TASK OBJECTIVE - Search the records for the string "WDSE" and report how many lines contain it, with nothing else.

RECORDS PROVIDED -
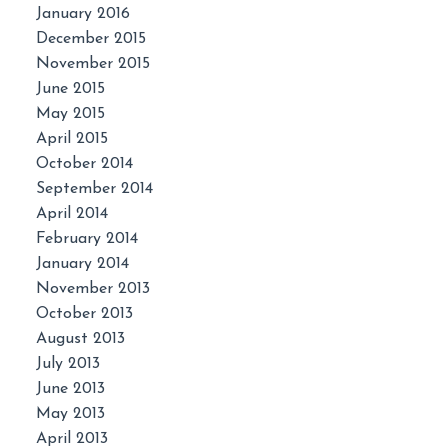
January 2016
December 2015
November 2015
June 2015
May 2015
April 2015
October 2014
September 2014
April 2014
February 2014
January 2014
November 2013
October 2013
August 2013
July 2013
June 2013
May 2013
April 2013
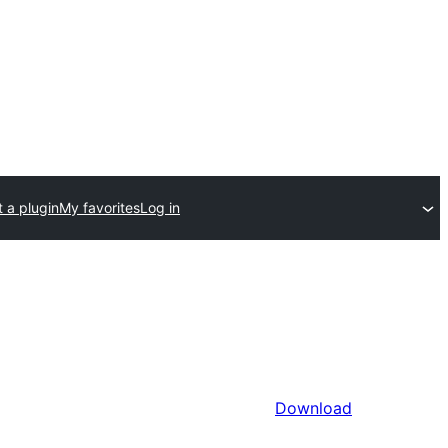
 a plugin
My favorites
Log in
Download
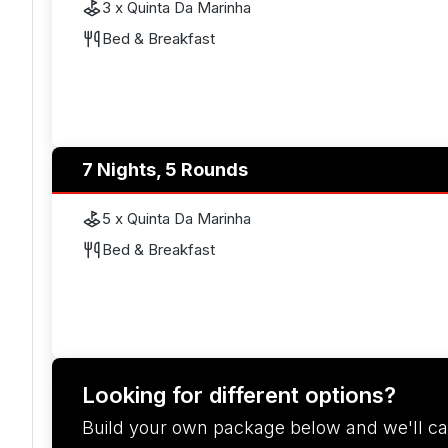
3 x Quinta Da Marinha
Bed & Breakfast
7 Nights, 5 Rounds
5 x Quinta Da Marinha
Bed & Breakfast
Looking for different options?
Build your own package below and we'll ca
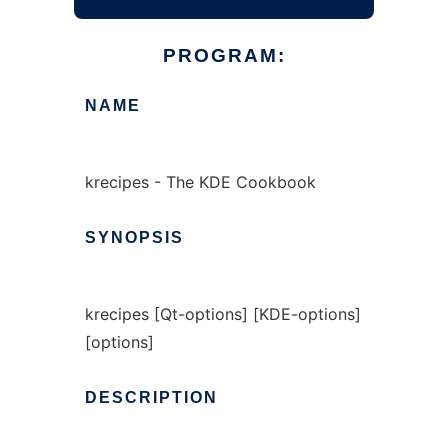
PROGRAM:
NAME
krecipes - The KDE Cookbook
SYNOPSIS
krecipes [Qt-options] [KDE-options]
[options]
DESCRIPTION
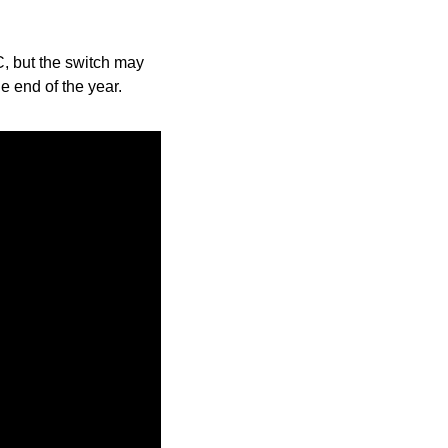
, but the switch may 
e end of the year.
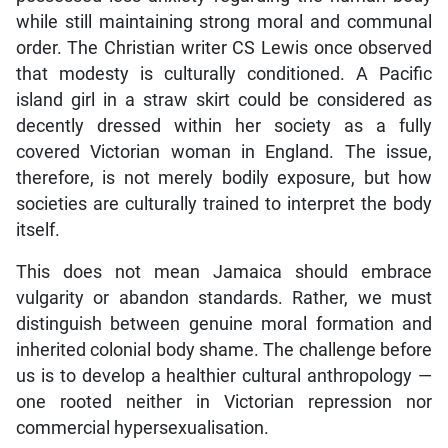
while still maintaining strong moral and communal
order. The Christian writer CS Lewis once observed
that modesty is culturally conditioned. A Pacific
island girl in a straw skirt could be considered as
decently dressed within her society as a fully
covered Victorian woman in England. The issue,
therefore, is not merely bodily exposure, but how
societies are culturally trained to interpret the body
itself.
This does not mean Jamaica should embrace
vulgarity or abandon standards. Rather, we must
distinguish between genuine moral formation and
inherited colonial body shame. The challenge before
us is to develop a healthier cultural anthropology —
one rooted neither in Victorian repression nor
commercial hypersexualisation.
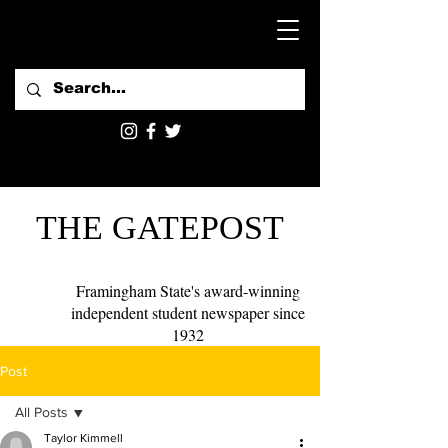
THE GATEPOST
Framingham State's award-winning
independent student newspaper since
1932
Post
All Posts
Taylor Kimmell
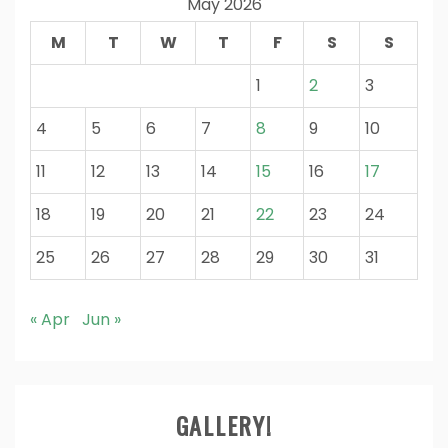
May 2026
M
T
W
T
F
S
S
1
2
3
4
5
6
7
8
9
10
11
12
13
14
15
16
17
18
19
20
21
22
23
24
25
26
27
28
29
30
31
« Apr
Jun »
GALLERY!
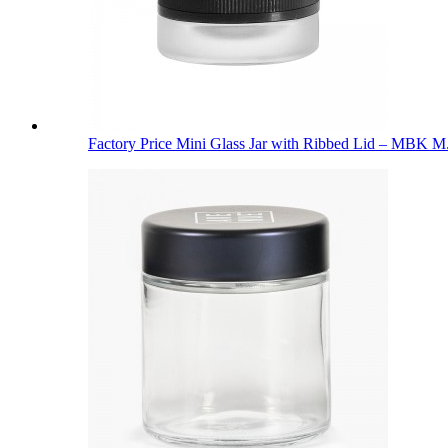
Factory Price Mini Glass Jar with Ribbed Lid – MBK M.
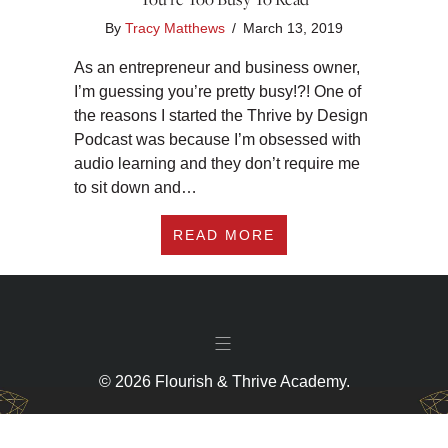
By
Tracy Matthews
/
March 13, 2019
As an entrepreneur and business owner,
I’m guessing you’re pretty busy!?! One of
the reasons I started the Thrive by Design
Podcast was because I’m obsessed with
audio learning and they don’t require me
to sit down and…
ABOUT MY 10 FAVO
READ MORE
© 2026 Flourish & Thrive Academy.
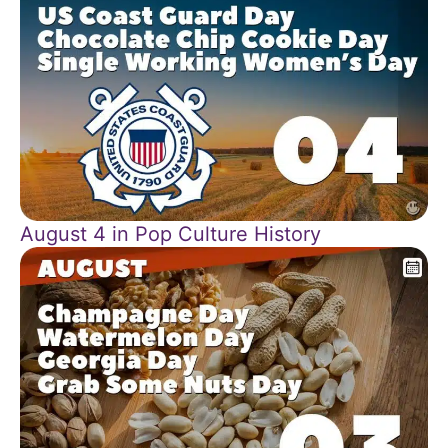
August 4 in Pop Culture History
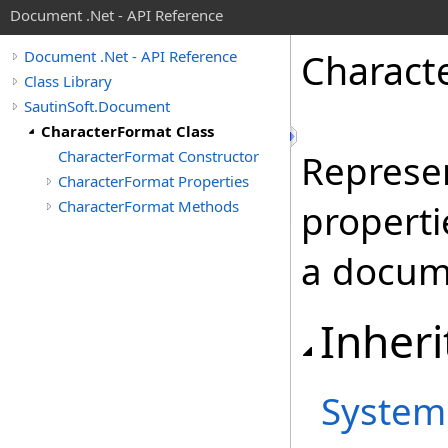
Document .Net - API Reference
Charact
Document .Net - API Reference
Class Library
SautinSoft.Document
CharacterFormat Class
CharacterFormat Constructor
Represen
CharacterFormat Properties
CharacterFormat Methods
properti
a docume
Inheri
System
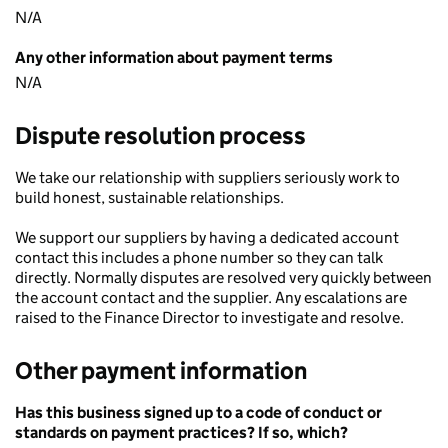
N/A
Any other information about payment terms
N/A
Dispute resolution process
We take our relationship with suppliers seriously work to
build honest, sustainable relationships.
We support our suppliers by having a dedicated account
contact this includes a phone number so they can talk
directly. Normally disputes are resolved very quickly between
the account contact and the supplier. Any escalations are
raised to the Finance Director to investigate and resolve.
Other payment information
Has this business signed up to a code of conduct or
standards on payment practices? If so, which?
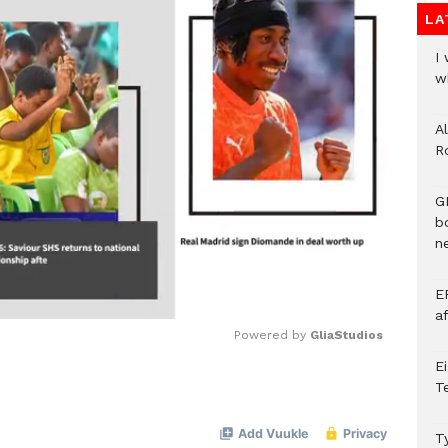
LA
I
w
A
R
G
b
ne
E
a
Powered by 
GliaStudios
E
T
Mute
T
---
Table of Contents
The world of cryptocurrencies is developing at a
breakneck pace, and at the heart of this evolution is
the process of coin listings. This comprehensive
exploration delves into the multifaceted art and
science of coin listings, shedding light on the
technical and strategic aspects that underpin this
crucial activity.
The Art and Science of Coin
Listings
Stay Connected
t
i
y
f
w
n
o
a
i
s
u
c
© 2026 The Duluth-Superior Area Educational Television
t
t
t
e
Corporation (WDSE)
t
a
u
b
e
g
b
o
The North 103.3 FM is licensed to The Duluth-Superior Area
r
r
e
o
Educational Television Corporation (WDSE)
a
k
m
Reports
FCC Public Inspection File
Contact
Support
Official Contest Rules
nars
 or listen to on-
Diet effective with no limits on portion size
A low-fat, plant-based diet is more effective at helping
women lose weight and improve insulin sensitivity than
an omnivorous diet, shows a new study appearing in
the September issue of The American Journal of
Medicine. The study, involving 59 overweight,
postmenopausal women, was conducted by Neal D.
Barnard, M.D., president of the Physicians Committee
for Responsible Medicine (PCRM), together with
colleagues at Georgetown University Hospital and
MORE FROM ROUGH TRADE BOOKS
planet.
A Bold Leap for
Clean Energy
* * *
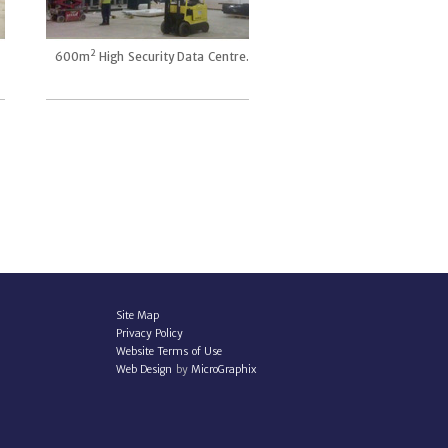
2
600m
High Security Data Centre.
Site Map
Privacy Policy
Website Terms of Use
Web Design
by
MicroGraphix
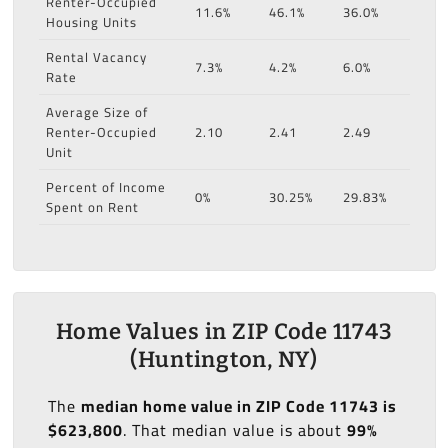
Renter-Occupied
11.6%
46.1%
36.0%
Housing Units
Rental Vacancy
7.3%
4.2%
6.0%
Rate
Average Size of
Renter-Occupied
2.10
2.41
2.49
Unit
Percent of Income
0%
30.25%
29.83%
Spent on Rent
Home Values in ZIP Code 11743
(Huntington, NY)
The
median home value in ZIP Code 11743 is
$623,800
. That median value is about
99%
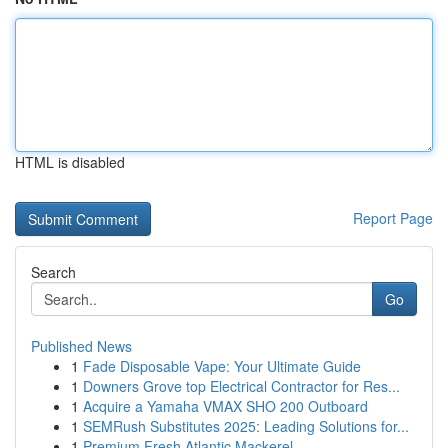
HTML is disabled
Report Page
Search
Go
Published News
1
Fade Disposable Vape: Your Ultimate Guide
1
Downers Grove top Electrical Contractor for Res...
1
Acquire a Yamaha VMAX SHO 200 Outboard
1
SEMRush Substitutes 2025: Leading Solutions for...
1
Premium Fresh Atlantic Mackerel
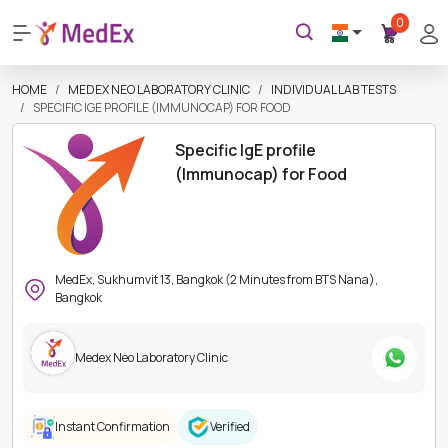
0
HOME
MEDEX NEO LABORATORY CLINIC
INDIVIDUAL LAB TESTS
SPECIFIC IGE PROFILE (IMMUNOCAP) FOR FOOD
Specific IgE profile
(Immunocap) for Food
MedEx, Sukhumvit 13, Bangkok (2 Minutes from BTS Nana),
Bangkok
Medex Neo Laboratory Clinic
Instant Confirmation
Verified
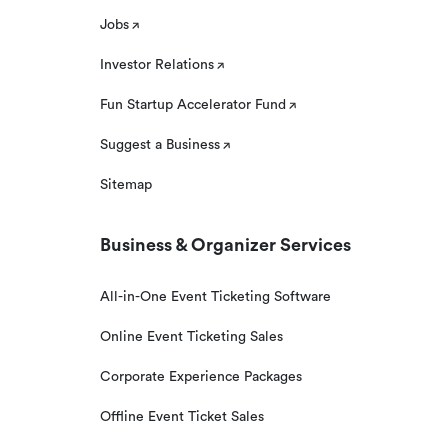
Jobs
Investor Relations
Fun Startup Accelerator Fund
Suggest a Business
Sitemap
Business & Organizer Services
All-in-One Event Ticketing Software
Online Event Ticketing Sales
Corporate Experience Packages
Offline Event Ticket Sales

RESULT FOR THIS TASK - 2